Yes, it is, although it would only be written that way in a dialog to express how the phrase was pronounced by the speaker.

_"I've gotta do what's best for me" = I have got to do what is best for me_


----------



## JennyTW

FromPA said:


> Yes, it is, although it would only be written that way in a dialog to express how the phrase was pronounced by the speaker.
> 
> _"I've gotta do what's best for me" = I have got to do what is best for me_


But what's your definition of correct here? "Gotta" is slang, so can it ever be "correct"?


----------



## juan2937

JennyTW said:


> But what's your definition of correct here? "Gotta" is slang, so can it ever be "correct"?



This is called in British 'received pronunciation'= RP.this has traditionally been used by majority of British upper and upper middle class people, it has changed over years and there is less prejudice in Britain than before against regional accents.

other 'rp' are :
haefta (inverted 'e') I do not have an English keyboard = I have to
I dunno= I don't know
I gotta go = I've got to go
I don't wanna play= I don't want to play
I ain't done nothing= I haven't done anything
I bain't ready= I'm not ready.
Gotta, gonna and wanna more common in AmE.
After King Alfred's victory over the vikings in 878 the English spoken in London and east middlands was gradually adopted  as the officially variety of English, later the norman French influenced deeply and became the standard language.

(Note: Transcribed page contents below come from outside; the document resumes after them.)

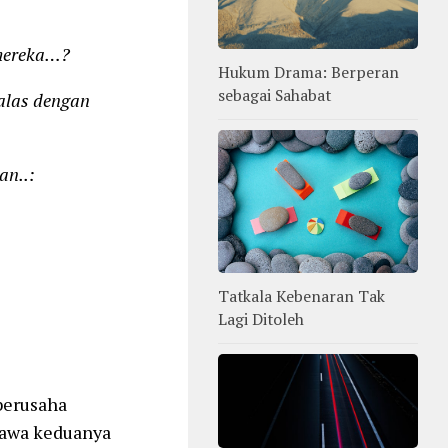
mereka…?
Hukum Drama: Berperan
sebagai Sahabat
las dengan
n..:
Tatkala Kebenaran Tak
Lagi Ditoleh
berusaha
yawa keduanya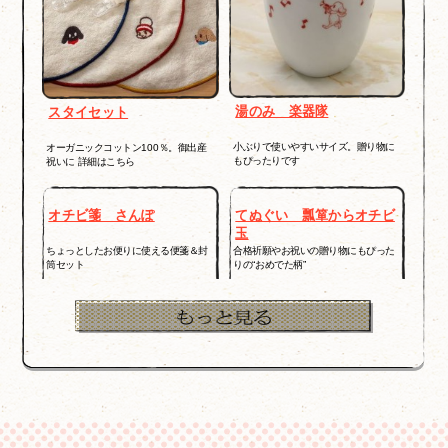
湯のみ 楽器隊
スタイセット
小ぶりで使いやすいサイズ。贈り物に
オーガニックコットン100％。御出産
もぴったりです
祝いに 詳細はこちら
オチビ箋 さんぽ
てぬぐい 瓢箪からオチビ
玉
ちょっとしたお便りに使える便箋＆封
合格祈願やお祝いの贈り物にもぴった
筒セット
りの“おめでた柄”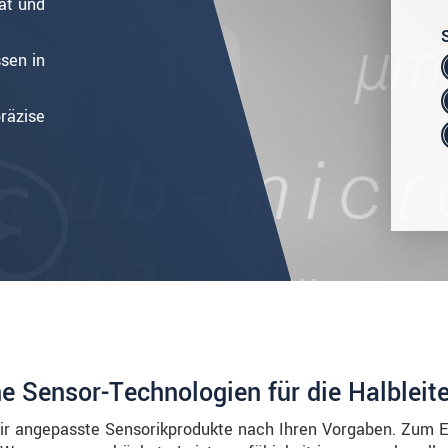
ät und
sen in
räzise
e Sensor-Technologien für die Halbleite
r angepasste Sensorikprodukte nach Ihren Vorgaben. Zum 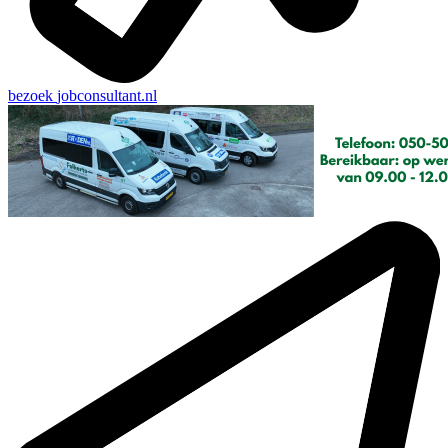
bezoek
jobconsultant.nl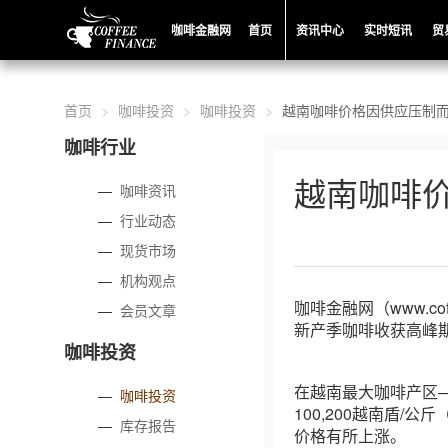
咖啡金融网
首页
资讯中心
实时短讯
贸
首页
咖啡投资
咖啡投资
越南咖啡价格因供应压制
咖啡行业
越南咖啡
—
咖啡资讯
—
行业动态
—
现货市场
—
机构观点
咖啡金融网（www.c
—
会员文章
新产季咖啡收获高峰
咖啡投资
在越南最大咖啡产区—
—
咖啡投资
100,200越南盾/公斤
—
库存报告
价格有所上涨。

If the vikings who held the north of England, had defeated Harold's army, the capital of modern English  might well be 'YORK'.


----------



## FromPA

JennyTW said:


> But what's your definition of correct here? "Gotta" is slang, so can it ever be "correct"?



I wouldn't characterize "Gotta" as slang.  It's a phonetic representation of how a phrase (got to) is pronounced.  It would never be correct to write "gotta" unless you are trying to imitate a manner of speaking.


----------



## JennyTW

FromPA said:


> I wouldn't characterize "Gotta" as slang.  It's a phonetic representation of how a phrase (got to) is pronounced.  It would never be correct to write "gotta" unless you are trying to imitate a manner of speaking.

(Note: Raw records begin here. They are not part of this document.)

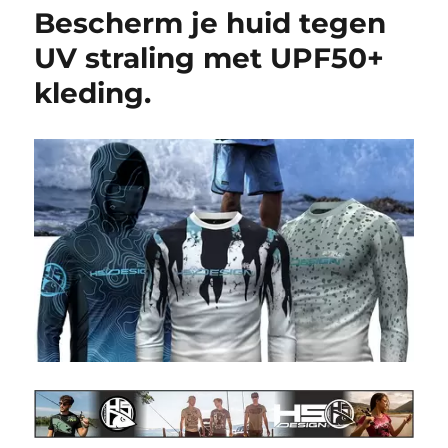
Bescherm je huid tegen
UV straling met UPF50+
kleding.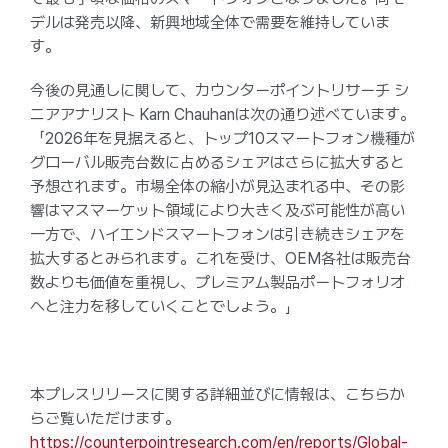
デルは発売以降、新興地域全体で需要を維持していま
す。
今後の見通しに関して、カウンターポイントリサーチ シ
ニアアナリスト Karn Chauhanは次の通り述べています。
「2026年を見据えると、トップ10スマートフォン機種が
グローバル販売台数に占めるシェアはさらに拡大すると
予想されます。市場全体の縮小が見込まれる中、その影
響はマスマーケット領域により大きく及ぶ可能性が高い
一方で、ハイエンドスマートフォンは引き続きシェアを
拡大するとみられます。これを受け、OEM各社は販売台
数よりも価値を重視し、プレミアム製品ポートフォリオ
へと注力を移していくことでしょう。」
本プレスリリースに関する詳細並びに情報は、こちらか
らご覧いただけます。
https://counterpointresearch.com/en/reports/Global-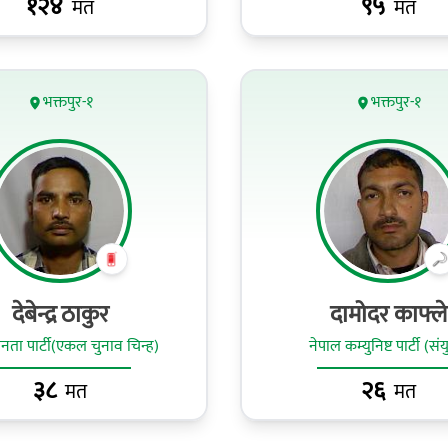
१२४
९५
मत
मत
भक्तपुर-१
भक्तपुर-१
देबेन्द्र ठाकुर
दामोदर काफ्ले
ा पार्टी(एकल चुनाव चिन्ह)
नेपाल कम्युनिष्ट पार्टी (संय
३८
२६
मत
मत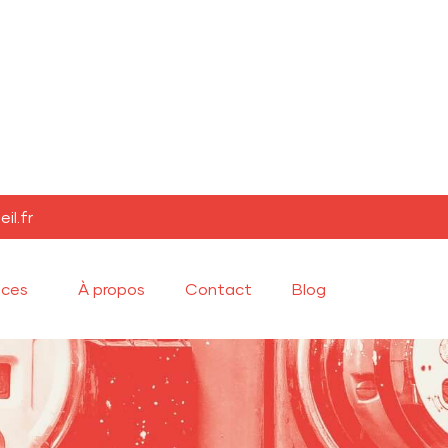
il.fr
ices
À propos
Contact
Blog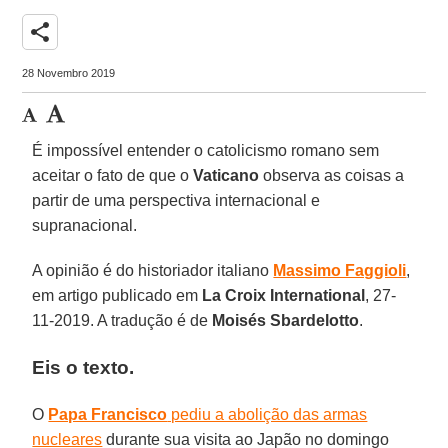
share
28 Novembro 2019
É impossível entender o catolicismo romano sem
aceitar o fato de que o
Vaticano
observa as coisas a
partir de uma perspectiva internacional e
supranacional.
A opinião é do historiador italiano
Massimo Faggioli
,
em artigo publicado em
La Croix International
, 27-
11-2019. A tradução é de
Moisés Sbardelotto
.
Eis o texto.
O
Papa Francisco
pediu a abolição das armas
nucleares
durante sua visita ao Japão no domingo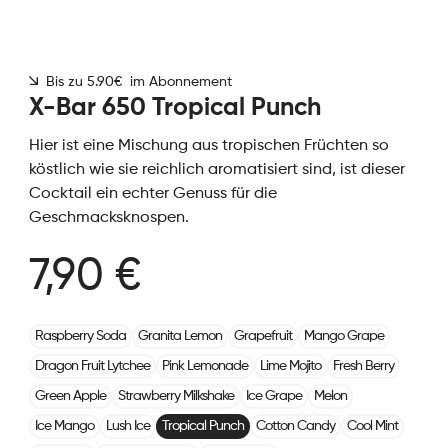
Bis zu 5.90€ im Abonnement
X-Bar 650 Tropical Punch
Hier ist eine Mischung aus tropischen Früchten so
köstlich wie sie reichlich aromatisiert sind, ist dieser
Cocktail ein echter Genuss für die
Geschmacksknospen.
7,90 €
Raspberry Soda
Granita Lemon
Grapefruit
Mango Grape
Dragon Fruit Lytchee
Pink Lemonade
Lime Mojito
Fresh Berry
Green Apple
Strawberry Milkshake
Ice Grape
Melon
Ice Mango
Lush Ice
Tropical Punch
Cotton Candy
Cool Mint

Exactly, I'm referring to the written form of "gotta" as being incorrect. If we're talking purely about the spoken form, then there are lots of similar cases of things that in practice are pronounced differently to the written form (with ellipsis, elision, assimilation etc).


----------



## Pirulo1234

juan2937 said:


> This is called in British 'received pronunciation'= RP.this has traditionally been used by majority of British upper and upper middle class people, it has changed over years and there is less prejudice in Britain than before against regional accents.
> 
> other 'rp' are :
> haefta (inverted 'e') I do not have an English keyboard = I have to
> I dunno= I don't know
> *I gotta go = I've got to go*
> I don't wanna play= I don't want to play
> I ain't done nothing= I haven't done anything
> I bain't ready= I'm not ready.
> Gotta, gonna and wanna more common in AmE.
> After King Alfred's victory over the vikings in 878 the English spoken in London and east middlands was gradually adopted  as the officially variety of English, later the norman French influenced deeply and became the standard language. If the vikings who held the north of England, had defeated Harold's army, the capital of modern English  might well be 'YORK'.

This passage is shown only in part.